[[ Exercise material, beginning ]]
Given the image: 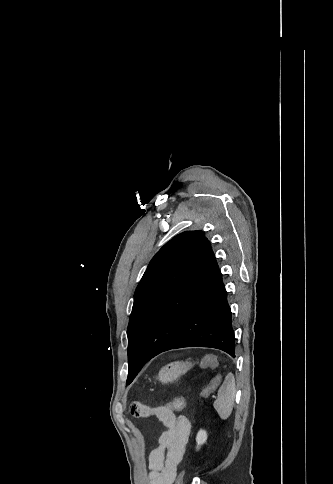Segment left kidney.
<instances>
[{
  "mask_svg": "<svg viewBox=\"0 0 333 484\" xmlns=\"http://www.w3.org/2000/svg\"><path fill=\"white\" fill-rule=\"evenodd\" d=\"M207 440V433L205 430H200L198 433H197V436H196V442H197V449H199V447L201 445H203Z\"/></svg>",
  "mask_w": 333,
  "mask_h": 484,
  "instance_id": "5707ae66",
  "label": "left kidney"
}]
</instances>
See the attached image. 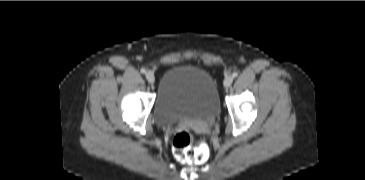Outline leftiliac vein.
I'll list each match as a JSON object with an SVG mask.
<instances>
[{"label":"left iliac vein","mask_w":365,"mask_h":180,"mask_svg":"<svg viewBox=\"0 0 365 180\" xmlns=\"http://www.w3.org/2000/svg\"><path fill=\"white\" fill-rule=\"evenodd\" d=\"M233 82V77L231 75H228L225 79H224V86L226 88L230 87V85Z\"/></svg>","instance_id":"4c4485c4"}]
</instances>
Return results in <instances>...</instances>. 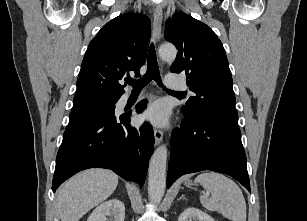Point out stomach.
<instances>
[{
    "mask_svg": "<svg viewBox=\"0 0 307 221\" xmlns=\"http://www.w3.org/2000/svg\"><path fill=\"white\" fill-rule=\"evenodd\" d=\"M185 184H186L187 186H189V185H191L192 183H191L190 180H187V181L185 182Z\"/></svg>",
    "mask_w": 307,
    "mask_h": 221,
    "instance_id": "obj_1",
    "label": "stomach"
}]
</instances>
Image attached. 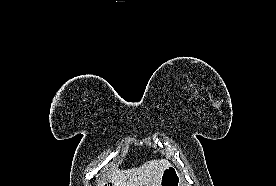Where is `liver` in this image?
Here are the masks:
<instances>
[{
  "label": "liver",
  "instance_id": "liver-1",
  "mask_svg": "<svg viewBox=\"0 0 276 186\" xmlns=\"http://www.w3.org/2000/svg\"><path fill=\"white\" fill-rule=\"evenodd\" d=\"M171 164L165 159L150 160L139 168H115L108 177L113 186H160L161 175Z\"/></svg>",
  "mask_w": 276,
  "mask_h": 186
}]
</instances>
[[ Exercise material, end ]]
Instructions to follow: Show every line in the entries above that contains the string "label".

Response:
  "label": "left kidney"
[{"label":"left iliac vein","mask_w":365,"mask_h":180,"mask_svg":"<svg viewBox=\"0 0 365 180\" xmlns=\"http://www.w3.org/2000/svg\"><path fill=\"white\" fill-rule=\"evenodd\" d=\"M233 82V77L231 75H228L225 79H224V86L226 88L230 87V85Z\"/></svg>","instance_id":"4c4485c4"}]
    "label": "stomach"
  "label": "liver",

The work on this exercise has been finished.